Business Succession and Estate Management Strategies

Orderly business succession requires careful planning. Here’s a look at tools to facilitate profitable corporate ownership--and personal estate--transitions.

By Albert B. Woodward Jr.

Albert B. Woodward Jr. is chairman of the Woodward Financial Group Inc., which has offices in Naples, Fla.; Newport Beach, Calif.; and Denver.

As owners of closely held businesses approach their golden years, many would like to be able to gracefully--and profitably--back away from the day-to-day operation of their companies. To do so, however, they must have a plan.

Ideally, planning for profitable business succession should begin in the formative years of a company. For many, of course, this is water under the bridge, but a late start is better than no start.

No matter when the process is begun, a successful succession plan should include a number of critical strategies, some of which may change over time. These may include developing a team management approach that facilitates continuity, installing and maintaining record systems that document the profitability and worth of the business, establishing a buy-sell agreement that establishes a method for valuing the business, and determining whether family members will be involved in the future management or ownership of the company.

Not only are these factors important to a smooth transition, but they also can have a direct effect on the value of a business at succession time. According to Charles A. Corriere, president of Corriere & Associates Inc. (Denver), a consulting firm that specializes in strategic planning and financing, the value of a mature business developed by a self-made business owner without benefit of a seasoned management team, books and records, a buy-sell agreement, and so forth, is the liquidated value of the company's assets minus its liabilities.
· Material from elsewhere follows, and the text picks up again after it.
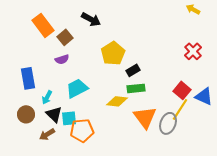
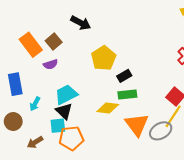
orange rectangle: (43, 25) -> (31, 45), moved
black triangle: (54, 114) -> (64, 111), moved
gray ellipse: (168, 123) -> (161, 131), turned 40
On the other hand, says Corriere, the value of a profitable business that has developed a competent management team, good records, and a viable method of determining business value is worth three to10 times its annual cash flow.

The Transfer Techniques

Owners of closely held businesses ready to plan the transfer of ownership and control of their businesses in exchange for money have at their disposal four traditional techniques.

Transfer ownership to family members. Transferring ownership to children or other family members is doable, but fraught with potential complexities that could only be fully appreciated by the manager of a three-ring circus. To keep these difficulties to a minimum and get a better feel for whether this approach will work for your business, it's important to bring those family members into management as early as possible so there's time to judge their compatibility with other members of the management team.If you decide to go this route, there are two methods of transfer available: the "Newco./Oldco." technique and the family partnership.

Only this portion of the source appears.